### ENTRIES SHOWN ###

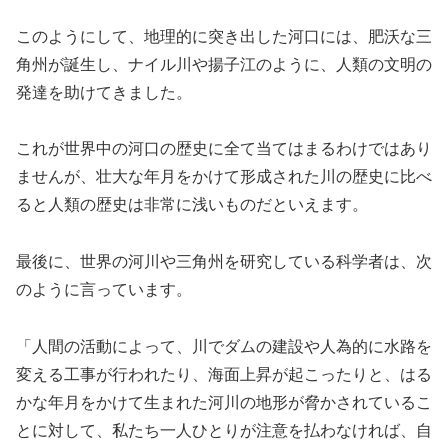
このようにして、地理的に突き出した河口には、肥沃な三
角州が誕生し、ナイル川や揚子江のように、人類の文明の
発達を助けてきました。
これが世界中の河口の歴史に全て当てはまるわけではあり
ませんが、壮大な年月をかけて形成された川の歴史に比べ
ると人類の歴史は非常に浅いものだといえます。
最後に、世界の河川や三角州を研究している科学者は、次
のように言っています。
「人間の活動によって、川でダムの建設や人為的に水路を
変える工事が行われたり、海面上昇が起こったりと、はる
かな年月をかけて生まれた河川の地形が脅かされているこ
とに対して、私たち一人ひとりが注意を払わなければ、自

###

• **TASK TO COMPLETE**
Retype the entries verbatim and drop the pictures.

• **RESULT OF THE TASK**
このようにして、地理的に突き出した河口には、肥沃な三
角州が誕生し、ナイル川や揚子江のように、人類の文明の
発達を助けてきました。
これが世界中の河口の歴史に全て当てはまるわけではあり
ませんが、壮大な年月をかけて形成された川の歴史に比べ
ると人類の歴史は非常に浅いものだといえます。
最後に、世界の河川や三角州を研究している科学者は、次
のように言っています。
「人間の活動によって、川でダムの建設や人為的に水路を
変える工事が行われたり、海面上昇が起こったりと、はる
かな年月をかけて生まれた河川の地形が脅かされているこ
とに対して、私たち一人ひとりが注意を払わなければ、自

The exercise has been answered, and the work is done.